Top of Provided entries

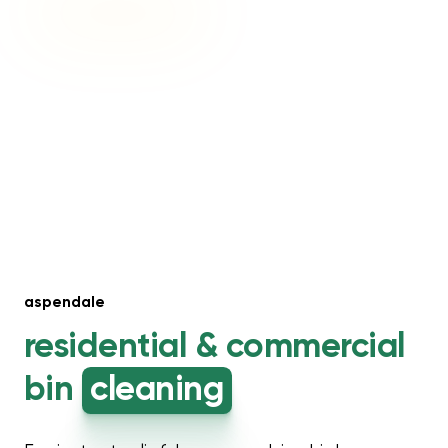
aspendale
residential &
commercial
bin
cleaning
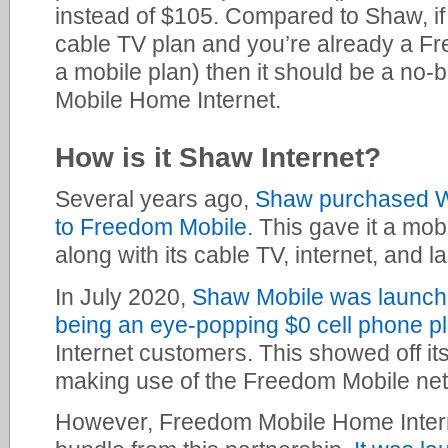
instead of $105. Compared to Shaw, if 
cable TV plan and you’re already a F
a mobile plan) then it should be a no-
Mobile Home Internet.
How is it Shaw Internet?
Several years ago,
Shaw purchased W
to Freedom Mobile
. This gave it a mob
along with its cable TV, internet, and l
In July 2020,
Shaw Mobile was launched
being an eye-popping $0 cell phone p
Internet customers. This showed off its
making use of the Freedom Mobile ne
However, Freedom Mobile Home Interne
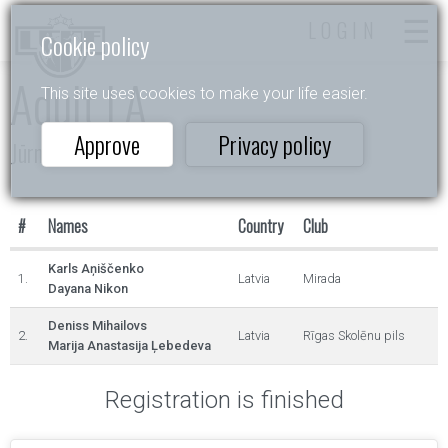
LOGIN
Cookie policy
Adult LA
This site uses cookies to make your life easier.
Approve
Privacy policy
Jūrmala 2024
#
Names
Country
Club
Karls Aņiščenko
1.
Latvia
Mirada
Dayana Nikon
Deniss Mihailovs
2.
Latvia
Rīgas Skolēnu pils
Marija Anastasija Ļebedeva
Registration is finished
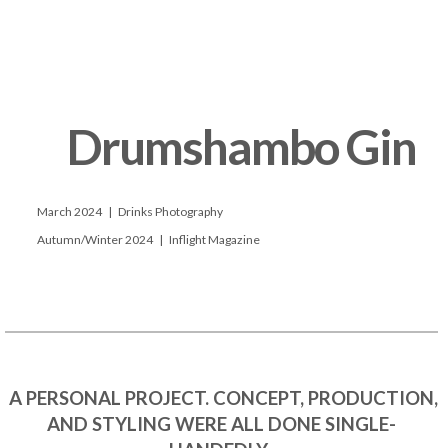
      Drumshambo Gin

      March 2024   |   Drinks Photography

      Autumn/Winter 2024   |   Inflight Magazine

 A PERSONAL PROJECT. CONCEPT, PRODUCTION, 
AND STYLING WERE ALL DONE SINGLE-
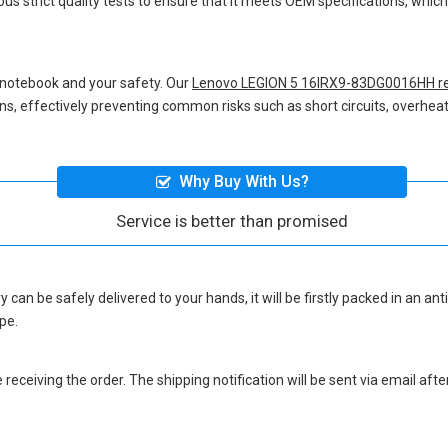
us strict quality tests to ensure that it meets OEM specifications, whi
 notebook and your safety. Our
Lenovo LEGION 5 16IRX9-83DG0016HH re
ions, effectively preventing common risks such as short circuits, overheat
Why Buy With Us?
Service is better than promised
ry
can be safely delivered to your hands, it will be firstly packed in an a
pe.
eceiving the order. The shipping notification will be sent via email afte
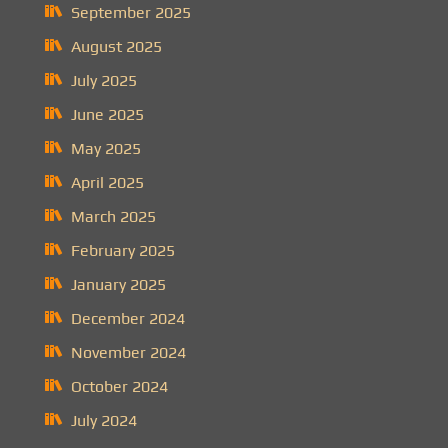
September 2025
August 2025
July 2025
June 2025
May 2025
April 2025
March 2025
February 2025
January 2025
December 2024
November 2024
October 2024
July 2024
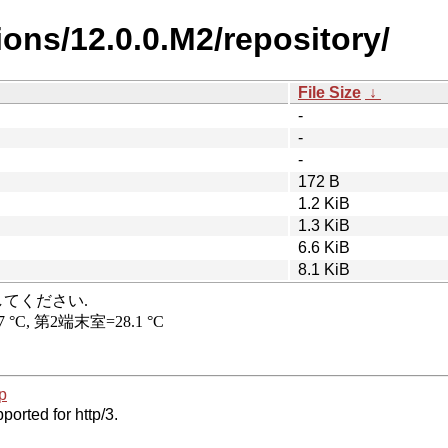
ions/12.0.0.M2/repository/
File Size
↓
-
-
-
172 B
1.2 KiB
1.3 KiB
6.6 KiB
8.1 KiB
p
ported for http/3.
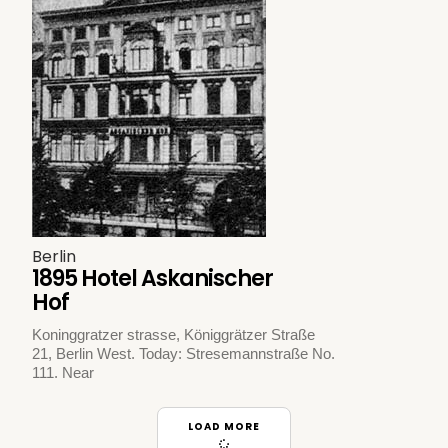
Berlin
1895 Hotel Askanischer
Hof
Koninggratzer strasse, Königgrätzer Straße
21, Berlin West. Today: Stresemannstraße No.
111. Near
LOAD MORE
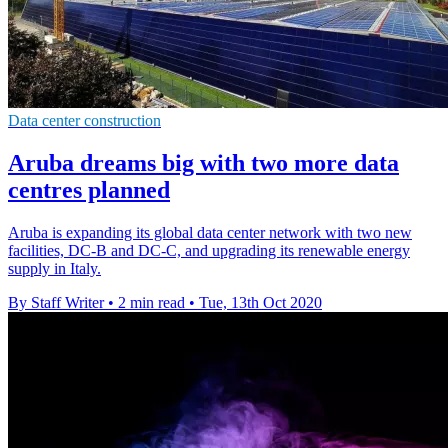
Data center construction
Aruba dreams big with two more data
centres planned
Aruba is expanding its global data center network with two new
facilities, DC-B and DC-C, and upgrading its renewable energy
supply in Italy.
By Staff Writer
•
2 min read
•
Tue, 13th Oct 2020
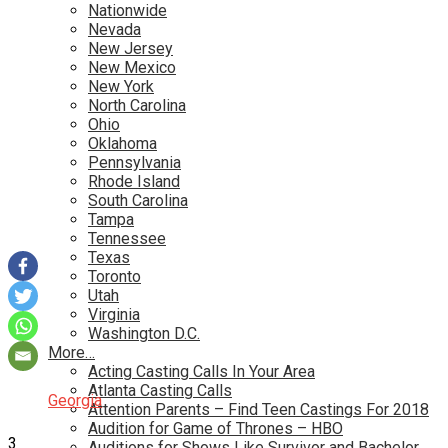
Nationwide
Nevada
New Jersey
New Mexico
New York
North Carolina
Ohio
Oklahoma
Pennsylvania
Rhode Island
South Carolina
Tampa
Tennessee
Texas
Toronto
Utah
Virginia
Washington D.C.
More…
Acting Casting Calls In Your Area
Atlanta Casting Calls
Georgia
Attention Parents – Find Teen Castings For 2018
Audition for Game of Thrones – HBO
3
Auditions for Shows Like Survivor and Bachelor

Bottom of Provided entries

*The task*: Exactly as written, please give again the lines from the beginning of the listing through the line containing "Lenovo LEGION 5 16IRX9-83DG0016HH re", inclusive, without any pictures.

*Solution for this problem*:
aspendale
residential &
commercial
bin
cleaning
instead of $105. Compared to Shaw, if 
cable TV plan and you’re already a F
a mobile plan) then it should be a no-
Mobile Home Internet.
How is it Shaw Internet?
Several years ago,
Shaw purchased W
to Freedom Mobile
. This gave it a mob
along with its cable TV, internet, and l
In July 2020,
Shaw Mobile was launched
being an eye-popping $0 cell phone p
Internet customers. This showed off its
making use of the Freedom Mobile ne
However, Freedom Mobile Home Interne
LOGIN
Cookie policy
Adult LA
This site uses cookies to make your life easier.
Approve
Privacy policy
Jūrmala 2024
#
Names
Country
Club
Karls Aņiščenko
1.
Latvia
Mirada
Dayana Nikon
Deniss Mihailovs
2.
Latvia
Rīgas Skolēnu pils
Marija Anastasija Ļebedeva
Registration is finished
      Drumshambo Gin

      March 2024   |   Drinks Photography

      Autumn/Winter 2024   |   Inflight Magazine

 A PERSONAL PROJECT. CONCEPT, PRODUCTION, 
AND STYLING WERE ALL DONE SINGLE-
us strict quality tests to ensure that it meets OEM specifications, whi
 notebook and your safety. Our
Lenovo LEGION 5 16IRX9-83DG0016HH re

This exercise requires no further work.